Nato nel 1447, durante la dominazione di Genova sull’isola, Pietro vuole un gran bene alla sorella Bianchina; ma ad un certo punto si rende conto che castagne ed acqua non possono più bastare. Sarà lo stesso Pietro, diventato «Pietro Cirneo», a scrivere la propria biografia nel IV libro della sua opera principale, scritta – in latino – nel suo ultimo anno di vita (1506) ed intitolata «De rebus corsicis» («Storie della Corsica»).
E scriverà appunto della vita dura in quel paesino di montagna ancora oggi circondato da splendidi castagneti, dove lui e Bianchina sopravvivono a fatica («…et cum parce ac durate vitam ducerent ut pote qui nihil haberent in cibum nisi castaneas et in potum aquam…»); e dopo sette anni chiede alla sorella di poter partirsene, sempre che lei possa vivere solo di castagne («Si ego abirem sufficerent ne castaneæ Bianchine sorori meæ?»). Bianchina risponde di sì. Pietro allora va da Gilardino, del vicino villaggio di Ortale, per pascolare le pecore («…contulit se ad Ghilardinum Hortalem suum propinquum qui misit eum ad oves pascendas…»); ma Gilardino lo destituirà presto dall’incarico. Pietro non demorde. D’inverno si dirige verso nord, alle marine di Capo Corso, dove incontrerà dei marinai che lo condurranno all’Elba («…in Ilvam insulam traiectus fuit…»). Sbarcati sulla spiaggia dell’attuale Rio Marina, Pietro e i marinai si dirigono verso Rio, paese non fortificato («…Arigum oppidum non muratum…») ed ammantato di neve. Pietro è scalzo ed è costretto a camminare con i piedi ghiacciati perché i marinai non possono portarlo in braccio («…non enim per montes præ nivis altitudine humeris eum ferre poternat…»). I marinai sono preoccupati; lo portano così da un calzolaio che immerge i piedi congelati e graffiati di Pietro in una tinozza d’acqua bollente («…traditur cuidam calceolario et cum videretur exhalare animam dolore pedum quos decoriatos a nive vepribusque ac spinis habebat mittitur in aquam calidam…»). Pietro si sente morire e si fa buttare sui piedi dell’acqua fredda («…tunc vero spasmo peribat tandem missus est in aquam frigidam et ita dolorem sedavit…»). A Rio, Pietro si darà poi da fare e troverà un lavoro particolare: dovrà condurre un asino che trasporta il minerale di ferro (ematite) dalle miniere all’imbarco della Piaggia («…imponitur præfectus asino devehenti venam ferri ad littus maris…»).

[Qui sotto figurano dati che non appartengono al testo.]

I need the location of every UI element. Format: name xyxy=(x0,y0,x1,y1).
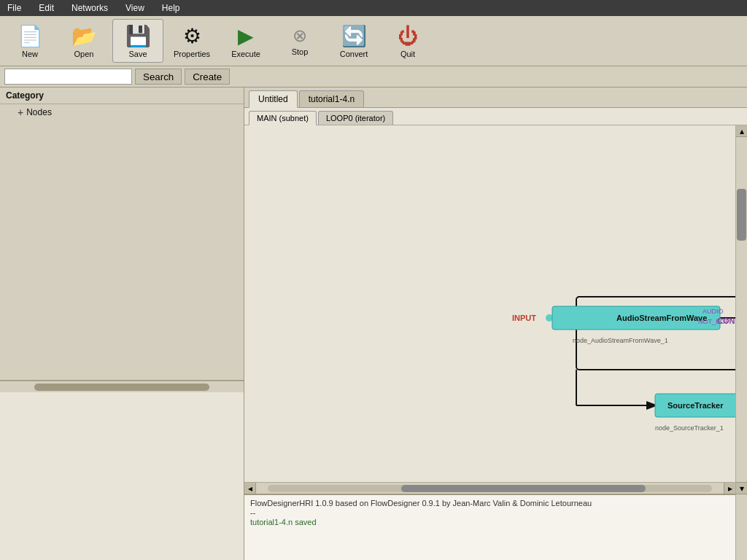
quit-button[interactable]: ⏻ Quit xyxy=(382,19,433,63)
convert-button[interactable]: 🔄 Convert xyxy=(328,19,379,63)
tab-untitled[interactable]: Untitled xyxy=(249,90,298,108)
search-input[interactable] xyxy=(4,69,132,85)
svg-text:node_SourceTracker_1: node_SourceTracker_1 xyxy=(655,424,724,432)
sidebar-hscroll-thumb[interactable] xyxy=(34,384,209,391)
execute-icon: ▶ xyxy=(238,24,254,48)
subtab-loop[interactable]: LOOP0 (iterator) xyxy=(318,111,393,125)
sidebar-hscroll[interactable] xyxy=(0,381,244,392)
expand-icon: + xyxy=(18,106,23,118)
category-label: Category xyxy=(6,90,44,101)
vscroll-up[interactable]: ▴ xyxy=(736,125,747,137)
save-label: Save xyxy=(128,50,147,58)
category-header: Category xyxy=(0,88,244,104)
canvas-hscroll[interactable]: ◂ ▸ xyxy=(244,482,735,494)
log-line-1: FlowDesignerHRI 1.0.9 based on FlowDesig… xyxy=(250,499,729,508)
svg-text:INPUT: INPUT xyxy=(512,314,536,322)
open-label: Open xyxy=(74,50,94,58)
menu-networks[interactable]: Networks xyxy=(67,1,112,15)
execute-label: Execute xyxy=(231,50,260,58)
log-line-3: tutorial1-4.n saved xyxy=(250,518,729,526)
canvas-vscroll: ▴ ▾ xyxy=(735,125,747,494)
svg-text:SourceTracker: SourceTracker xyxy=(667,401,724,410)
save-button[interactable]: 💾 Save xyxy=(112,19,163,63)
canvas-area: Untitled tutorial1-4.n MAIN (subnet) LOO… xyxy=(244,88,747,560)
svg-text:AudioStreamFromWave: AudioStreamFromWave xyxy=(616,314,707,322)
sidebar-item-nodes[interactable]: + Nodes xyxy=(0,104,244,120)
quit-icon: ⏻ xyxy=(398,24,418,48)
flow-diagram: AudioStreamFromWave AUDIO NOT_EOF node_A… xyxy=(244,125,735,482)
log-vscroll[interactable] xyxy=(735,494,747,560)
quit-label: Quit xyxy=(400,50,415,58)
flow-canvas[interactable]: AudioStreamFromWave AUDIO NOT_EOF node_A… xyxy=(244,125,735,482)
menubar: File Edit Networks View Help xyxy=(0,0,747,16)
subtab-main[interactable]: MAIN (subnet) xyxy=(249,111,317,125)
flow-wrapper: AudioStreamFromWave AUDIO NOT_EOF node_A… xyxy=(244,125,747,494)
flow-main: AudioStreamFromWave AUDIO NOT_EOF node_A… xyxy=(244,125,735,494)
new-button[interactable]: 📄 New xyxy=(4,19,55,63)
main-layout: Category + Nodes Untitled tutorial1-4.n … xyxy=(0,88,747,560)
properties-icon: ⚙ xyxy=(183,24,201,48)
sidebar: Category + Nodes xyxy=(0,88,244,560)
svg-text:CONDITION: CONDITION xyxy=(717,316,735,325)
execute-button[interactable]: ▶ Execute xyxy=(220,19,271,63)
properties-button[interactable]: ⚙ Properties xyxy=(166,19,217,63)
convert-icon: 🔄 xyxy=(341,24,367,48)
stop-label: Stop xyxy=(292,47,309,56)
vscroll-down[interactable]: ▾ xyxy=(736,482,747,494)
new-label: New xyxy=(22,50,38,58)
toolbar: 📄 New 📂 Open 💾 Save ⚙ Properties ▶ Execu… xyxy=(0,16,747,66)
sidebar-top: Category + Nodes xyxy=(0,88,244,381)
menu-file[interactable]: File xyxy=(3,1,26,15)
menu-help[interactable]: Help xyxy=(158,1,185,15)
hscroll-left[interactable]: ◂ xyxy=(244,483,256,494)
hscroll-right[interactable]: ▸ xyxy=(724,483,735,494)
open-button[interactable]: 📂 Open xyxy=(58,19,109,63)
save-icon: 💾 xyxy=(125,24,151,48)
menu-view[interactable]: View xyxy=(121,1,149,15)
stop-icon: ⊗ xyxy=(293,26,307,46)
subtab-bar: MAIN (subnet) LOOP0 (iterator) xyxy=(244,108,747,125)
stop-button[interactable]: ⊗ Stop xyxy=(274,19,325,63)
hscroll-track[interactable] xyxy=(268,485,712,492)
tab-tutorial[interactable]: tutorial1-4.n xyxy=(299,90,364,107)
svg-text:AUDIO: AUDIO xyxy=(703,308,724,315)
nodes-label: Nodes xyxy=(26,107,52,117)
log-section: FlowDesignerHRI 1.0.9 based on FlowDesig… xyxy=(244,494,747,560)
create-button[interactable]: Create xyxy=(185,69,230,85)
new-icon: 📄 xyxy=(18,24,43,48)
searchbar: Search Create xyxy=(0,66,747,88)
sidebar-bottom-panel xyxy=(0,392,244,560)
search-button[interactable]: Search xyxy=(135,69,182,85)
convert-label: Convert xyxy=(340,50,368,58)
properties-label: Properties xyxy=(174,50,210,58)
log-area: FlowDesignerHRI 1.0.9 based on FlowDesig… xyxy=(244,494,735,560)
vscroll-thumb[interactable] xyxy=(737,189,746,241)
hscroll-thumb[interactable] xyxy=(401,485,646,492)
menu-edit[interactable]: Edit xyxy=(34,1,58,15)
vscroll-track[interactable] xyxy=(736,137,747,482)
open-icon: 📂 xyxy=(71,24,97,48)
tab-bar: Untitled tutorial1-4.n xyxy=(244,88,747,108)
svg-text:node_AudioStreamFromWave_1: node_AudioStreamFromWave_1 xyxy=(573,337,668,344)
log-line-2: -- xyxy=(250,508,729,517)
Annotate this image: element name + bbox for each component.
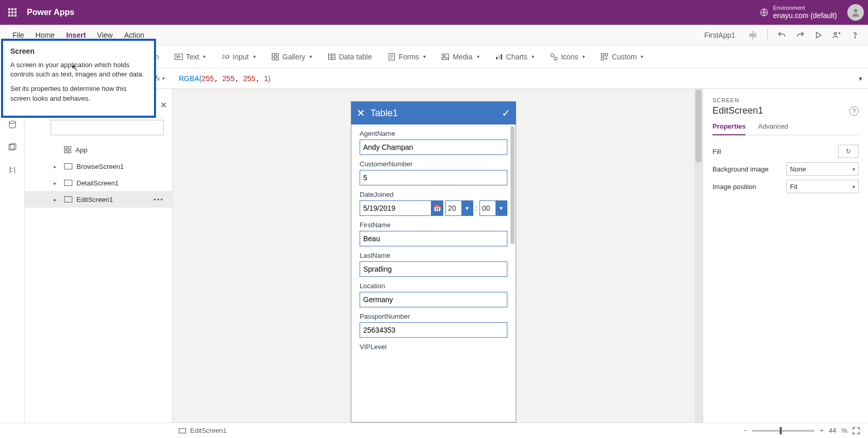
screen-glyph-icon bbox=[64, 196, 72, 202]
fit-to-screen-icon[interactable] bbox=[853, 427, 860, 434]
svg-point-36 bbox=[9, 121, 16, 123]
tree-item-editscreen[interactable]: ▸ EditScreen1 ••• bbox=[25, 191, 172, 208]
gallery-button[interactable]: Gallery▾ bbox=[271, 53, 312, 61]
form-title: Table1 bbox=[370, 108, 497, 119]
submit-icon[interactable]: ✓ bbox=[502, 107, 510, 119]
passport-input[interactable] bbox=[360, 322, 507, 338]
help-icon[interactable] bbox=[850, 30, 860, 40]
cancel-icon[interactable]: ✕ bbox=[357, 107, 365, 119]
field-label: LastName bbox=[360, 252, 507, 259]
background-image-select[interactable]: None▾ bbox=[786, 162, 859, 176]
close-tree-icon[interactable]: ✕ bbox=[160, 100, 167, 110]
expand-formula-icon[interactable]: ▾ bbox=[853, 74, 868, 83]
menu-view[interactable]: View bbox=[97, 31, 113, 39]
chevron-down-icon: ▾ bbox=[582, 54, 585, 59]
svg-rect-23 bbox=[276, 57, 278, 60]
menu-action[interactable]: Action bbox=[124, 31, 144, 39]
tree-view-pane: ✕ App ▸ BrowseScreen1 ▸ DetailScreen1 ▸ … bbox=[25, 89, 173, 423]
chevron-down-icon: ▾ bbox=[532, 54, 534, 59]
chevron-down-icon: ▾ bbox=[461, 201, 473, 215]
svg-point-27 bbox=[444, 55, 445, 56]
chevron-down-icon: ▾ bbox=[853, 184, 855, 190]
tab-properties[interactable]: Properties bbox=[712, 122, 746, 135]
expand-icon[interactable]: ▸ bbox=[54, 180, 60, 186]
tree-item-app[interactable]: App bbox=[25, 142, 172, 158]
info-icon[interactable]: ? bbox=[849, 106, 859, 116]
properties-pane: SCREEN EditScreen1 ? Properties Advanced… bbox=[703, 89, 868, 423]
table-icon bbox=[328, 53, 336, 61]
forms-button[interactable]: Forms▾ bbox=[388, 53, 426, 61]
svg-rect-43 bbox=[179, 428, 186, 433]
charts-button[interactable]: Charts▾ bbox=[495, 53, 534, 61]
svg-rect-1 bbox=[11, 8, 13, 10]
customernumber-input[interactable] bbox=[360, 170, 507, 185]
field-label: CustomerNumber bbox=[360, 160, 507, 168]
data-sources-icon[interactable] bbox=[8, 120, 17, 129]
share-icon[interactable] bbox=[832, 30, 841, 40]
custom-button[interactable]: Custom▾ bbox=[600, 53, 643, 61]
form-scrollbar[interactable] bbox=[510, 127, 515, 420]
zoom-in-icon[interactable]: + bbox=[819, 427, 824, 434]
waffle-icon[interactable] bbox=[4, 4, 21, 21]
left-rail bbox=[0, 89, 25, 423]
svg-rect-28 bbox=[496, 57, 498, 59]
lastname-input[interactable] bbox=[360, 261, 507, 277]
tree-search[interactable] bbox=[51, 120, 164, 135]
user-avatar[interactable] bbox=[847, 4, 864, 21]
menu-file[interactable]: File bbox=[12, 31, 24, 39]
tree-item-detailscreen[interactable]: ▸ DetailScreen1 bbox=[25, 175, 172, 191]
app-node-icon bbox=[64, 146, 71, 153]
svg-rect-5 bbox=[14, 11, 17, 13]
play-icon[interactable] bbox=[814, 31, 823, 39]
status-bar: EditScreen1 − + 44 % bbox=[0, 423, 868, 438]
expand-icon[interactable]: ▸ bbox=[54, 164, 60, 169]
field-label: Location bbox=[360, 282, 507, 290]
screen-glyph-icon bbox=[64, 180, 72, 186]
text-button[interactable]: Text▾ bbox=[175, 53, 206, 61]
formula-input[interactable]: RGBA(255, 255, 255, 1) bbox=[176, 72, 853, 85]
menu-home[interactable]: Home bbox=[36, 31, 55, 39]
properties-crumb: SCREEN bbox=[712, 97, 859, 103]
tooltip-title: Screen bbox=[10, 47, 147, 55]
tab-advanced[interactable]: Advanced bbox=[758, 122, 788, 135]
form-body: AgentName CustomerNumber DateJoined 📅 bbox=[351, 124, 516, 422]
minute-select[interactable]: 00▾ bbox=[479, 200, 507, 216]
device-preview[interactable]: ✕ Table1 ✓ AgentName CustomerNumber Date… bbox=[351, 101, 516, 423]
input-icon bbox=[221, 53, 229, 61]
redo-icon[interactable] bbox=[796, 30, 805, 40]
prop-bg-label: Background image bbox=[712, 165, 786, 173]
svg-rect-32 bbox=[554, 57, 557, 60]
icons-icon bbox=[550, 53, 558, 61]
svg-rect-35 bbox=[601, 57, 604, 60]
agentname-input[interactable] bbox=[360, 139, 507, 155]
hour-select[interactable]: 20▾ bbox=[445, 200, 473, 216]
chevron-down-icon: ▾ bbox=[853, 166, 855, 172]
charts-icon bbox=[495, 53, 503, 61]
fx-icon[interactable]: fx▾ bbox=[155, 74, 176, 83]
expand-icon[interactable]: ▸ bbox=[54, 197, 60, 202]
tree-search-input[interactable] bbox=[51, 120, 164, 135]
svg-rect-41 bbox=[65, 150, 67, 153]
environment-block[interactable]: Environment enayu.com (default) bbox=[773, 5, 837, 20]
app-checker-icon[interactable] bbox=[748, 30, 758, 40]
custom-icon bbox=[600, 53, 609, 61]
zoom-slider[interactable] bbox=[752, 430, 814, 432]
media-button[interactable]: Media▾ bbox=[441, 53, 479, 61]
more-icon[interactable]: ••• bbox=[153, 196, 164, 204]
undo-icon[interactable] bbox=[777, 30, 786, 40]
svg-rect-30 bbox=[501, 54, 502, 59]
media-rail-icon[interactable] bbox=[8, 143, 17, 152]
data-table-button[interactable]: Data table bbox=[328, 53, 372, 61]
image-position-select[interactable]: Fit▾ bbox=[786, 180, 859, 193]
input-button[interactable]: Input▾ bbox=[221, 53, 255, 61]
fill-color-picker[interactable]: ↻ bbox=[838, 145, 859, 158]
field-label: DateJoined bbox=[360, 191, 507, 198]
tree-item-browsescreen[interactable]: ▸ BrowseScreen1 bbox=[25, 158, 172, 175]
zoom-out-icon[interactable]: − bbox=[743, 427, 748, 434]
firstname-input[interactable] bbox=[360, 231, 507, 246]
calendar-icon[interactable]: 📅 bbox=[431, 200, 443, 216]
location-input[interactable] bbox=[360, 292, 507, 307]
variables-icon[interactable] bbox=[8, 165, 17, 175]
canvas-scrollbar[interactable] bbox=[694, 89, 703, 423]
icons-button[interactable]: Icons▾ bbox=[550, 53, 585, 61]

Dopo quest’altra breve esperienza lavorativa, il giovane Pietro andrà per la prima volta sulla terraferma, a Piombino; là conoscerà un tedesco, Corrado d’Erfurdt, che gli insegnerà a leggere e scrivere («…haud ita multo post transmisit Plumbinum in cuius littore inventus fuit a Conrado Erfordiense germano quem secutus ab eo litteras didicit et artes quibus operando minibus suis posset nutrire se…»). Quella preziosa scrittura che lo accompagnerà per tutta la vita, dalla composizione del «Commentarius de bello ferrariensi» e del «De rebus corsicis».